Rep. Allen Boyd of Florida pointed out that the House last year easily passed, 265 to 166, pay-go legislation exempting the fix to the Medicare Sustainable Growth Rate formula, or SGR.

“We helped formulate that statute. Why would we do something last year and then just throw it out the window now?” he said. “We need to fix SGR permanently. We’ve said all along, for years, that the SGR ought to be fixed.”

Month-long patches, Boyd added, are unsustainable.

“Nobody does business like that. It’s irresponsible,” he said. “There ought to be some certainty out there so people know what the federal government’s going to do.”

Likewise, Rep.

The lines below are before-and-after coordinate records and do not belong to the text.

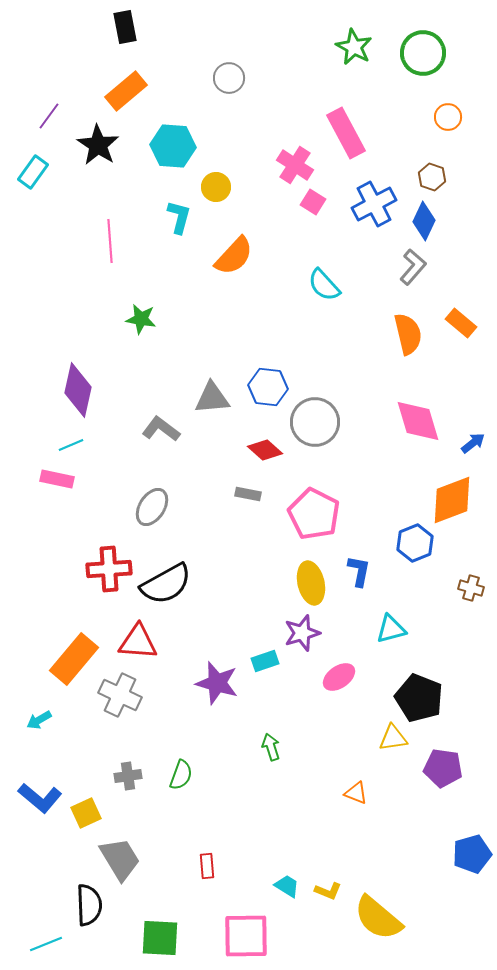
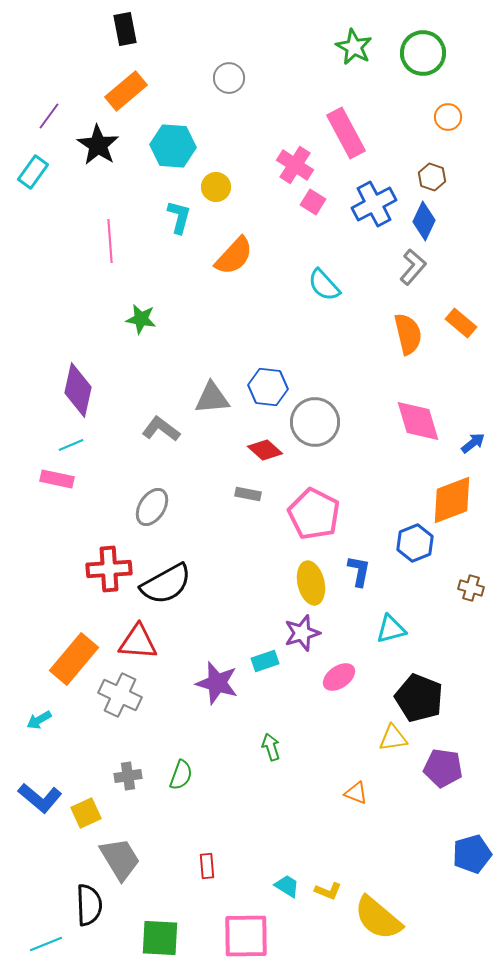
black rectangle at (125, 27): moved 2 px down
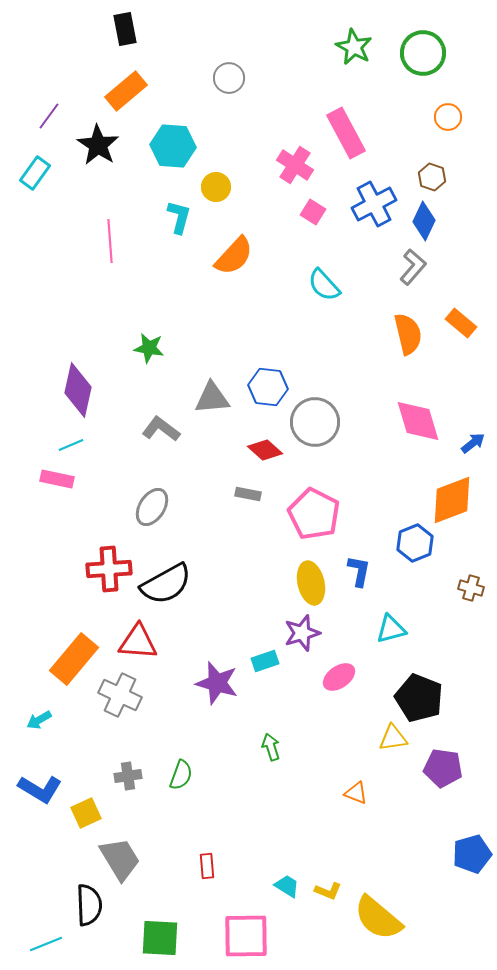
cyan rectangle at (33, 172): moved 2 px right, 1 px down
pink square at (313, 202): moved 10 px down
green star at (141, 319): moved 8 px right, 29 px down
blue L-shape at (40, 798): moved 9 px up; rotated 9 degrees counterclockwise
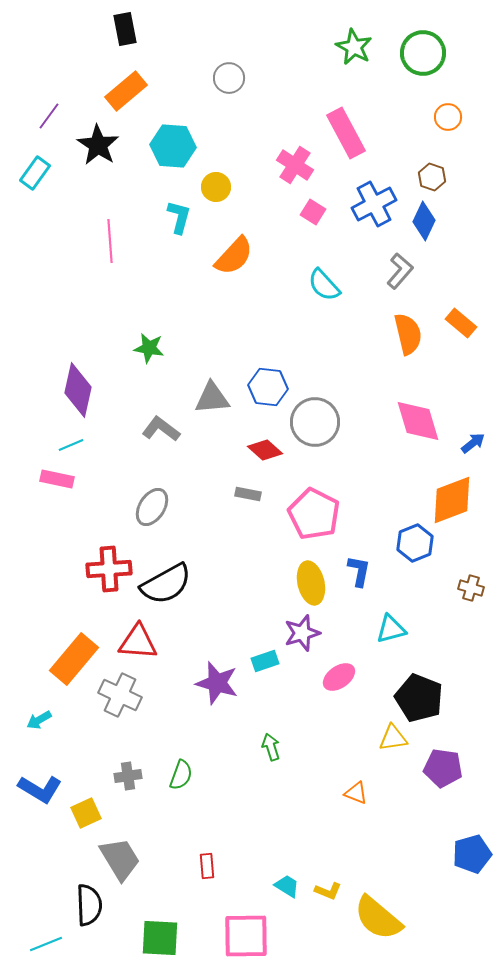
gray L-shape at (413, 267): moved 13 px left, 4 px down
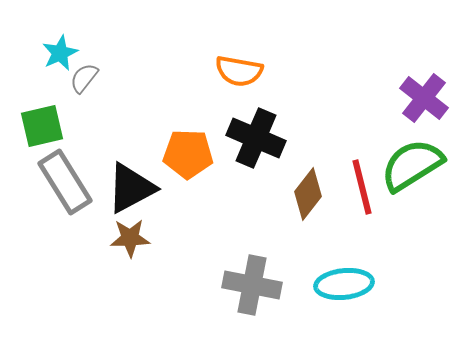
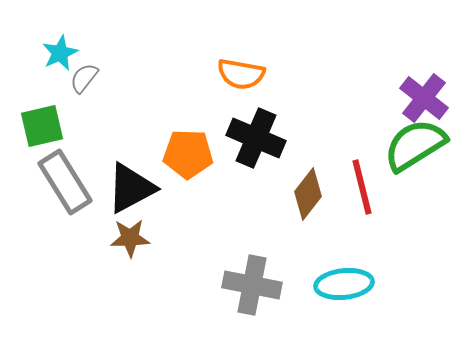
orange semicircle: moved 2 px right, 3 px down
green semicircle: moved 3 px right, 20 px up
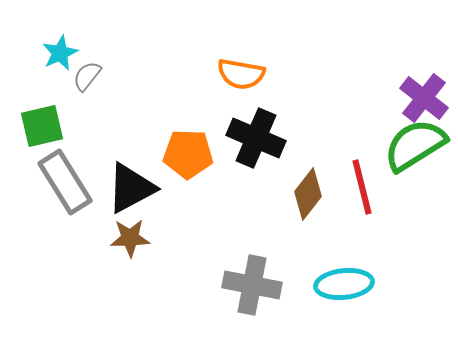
gray semicircle: moved 3 px right, 2 px up
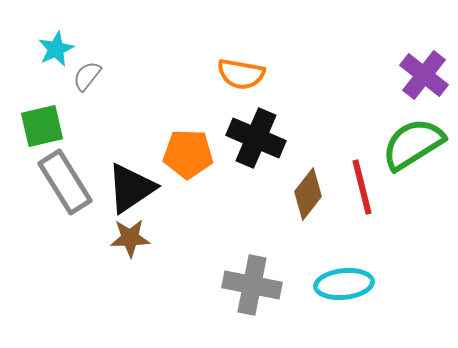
cyan star: moved 4 px left, 4 px up
purple cross: moved 23 px up
green semicircle: moved 2 px left, 1 px up
black triangle: rotated 6 degrees counterclockwise
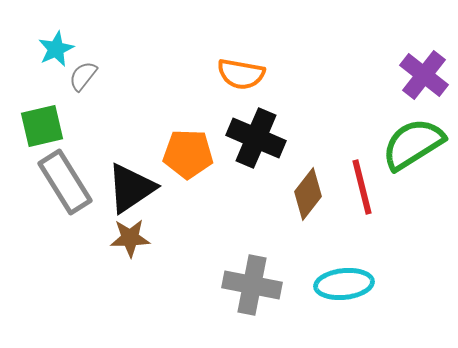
gray semicircle: moved 4 px left
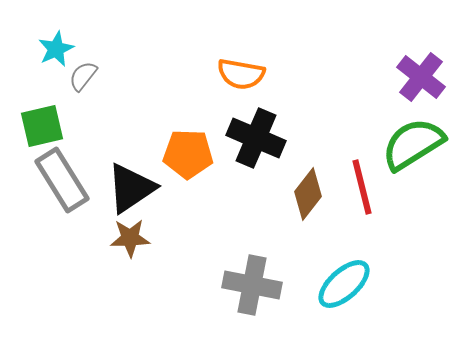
purple cross: moved 3 px left, 2 px down
gray rectangle: moved 3 px left, 2 px up
cyan ellipse: rotated 36 degrees counterclockwise
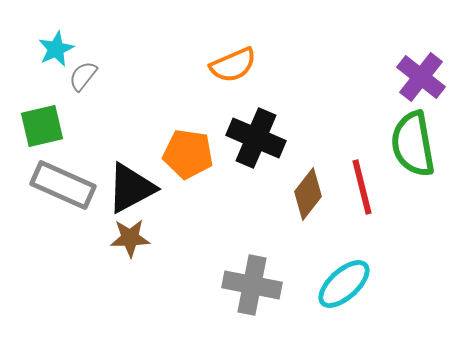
orange semicircle: moved 8 px left, 9 px up; rotated 33 degrees counterclockwise
green semicircle: rotated 68 degrees counterclockwise
orange pentagon: rotated 6 degrees clockwise
gray rectangle: moved 1 px right, 5 px down; rotated 34 degrees counterclockwise
black triangle: rotated 6 degrees clockwise
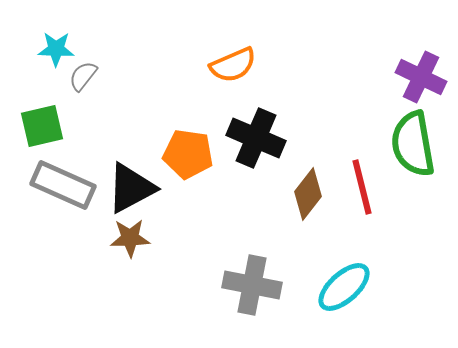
cyan star: rotated 27 degrees clockwise
purple cross: rotated 12 degrees counterclockwise
cyan ellipse: moved 3 px down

Baron Hill of Indiana said simply: “I’m for five years.”

Some lobbyists suggest the roadblock is in the Senate, where Democrats need 60 votes to get anything done.

Senate Budget Committee Chair Kent Conrad (D-ND), a fiscal deficit hawk, gave added weight to that argument Thursday by saying his previous support for an unpaid-for five-year fix was conditional on the passage of other policies in his budget proposal. Conrad did not go into specifics, but his proposal calls for deeper cuts than those in President Barack Obama’s budget and requires that the elimination of the alternative minimum tax for middle-class taxpayers be paid for after 2012.

Conrad told The Hill that his support for the unfunded five-year doc fix was “part of a package.”

“But if the package falls apart,” he said, “that would change things.”

Democrats cannot afford to lose any members in the Senate, as even centrist Republicans have raised issues with an unpaid-for doc fix. Sen. Olympia Snowe (R-Maine) strongly hinted that the doc fix should be offset.

“That’s adding to the cost of government and more spending and using tax [increases] for other purposes other than trying to shrink the size of the” deficit, she said. “We need to bring down the deficit.”

Meanwhile, the American Medical Association has been pushing members to get behind a long-term fix. The group is scheduled to run print ads in Capitol Hill publications through the end of May warning that physicians will start to drop Medicare patients if their rates go down.

“It’s critical that Congress replace the flawed formula with one that better reflects the costs of providing 21st century medical care,” AMA President James Rohack said in a statement.

“It took until 2009 for Medicare physician payment rates to catch up to where they were in 2001, while the cost of caring for seniors has increased by more than 20 percent. Physicians cannot continue caring for all Medicare patients if Congress continues to enact temporary patches that freeze payments at 2001 rates.”